Interpretationslos

/ Haimo L. Handl

Es ist wie es ist. Klingt ähnlich wie die Forderung, ‘Eure Rede sei ja/nein’. Zu simpel und daher falsch. Nichts ist, wie es ist, weil alles scheint. Es gibt keine Dinge an sich, die gibt es nur als Konstrukte. Unabhängig davon, was es objektiv gibt, perzipieren wir nur, was erscheint. Die Wahrnehmung erfolgt zeichenvermittelt. Zeichen stehen für etwas Anderes. Sobald das Zeichen nicht als Zeichen, sondern als Objekt gesehen wird, verliert es seine Zeichenfunktion, kann nicht mehr weisen, repräsentieren. Ohne Zeichen keine Kommunikation.
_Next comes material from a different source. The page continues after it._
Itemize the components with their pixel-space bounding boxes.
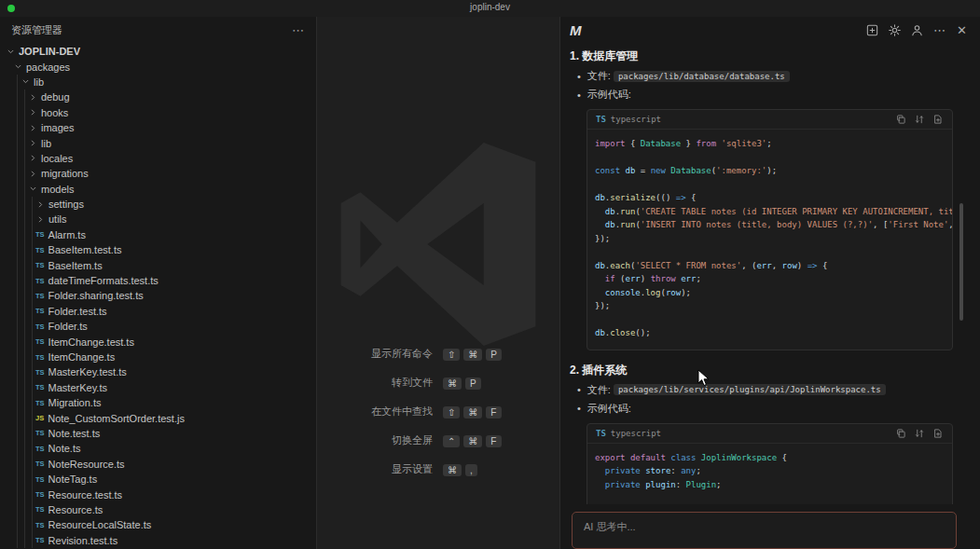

Fast nichts ist eindeutig. Was uns eindeutig erscheint, scheint so, je nach der Wertstruktur, dem Bedeutungsgefüge, dem Symbolsystem, das wir nutzen bzw. je nach den Regeln, die festlegen, welche Merkmale ‘eindeutig’ sein sollen. Alles andere ist nie eindeutig. Daher kann es auch keine Absoluta geben und keine absolute Wahrheit. DIE Wahrheit ist genauso ein Konstrukt, ein unfrommer Wunsch, eine anmaßende Forderung, wie andere Hirngespinste. Aber es gibt Annäherungen an das, was wir wahr nennen, und morgen, nach erweitertem Kenntnisstand, als nicht mehr ganz wahr oder gar unwahr sehen. Das ist der Wissensgang.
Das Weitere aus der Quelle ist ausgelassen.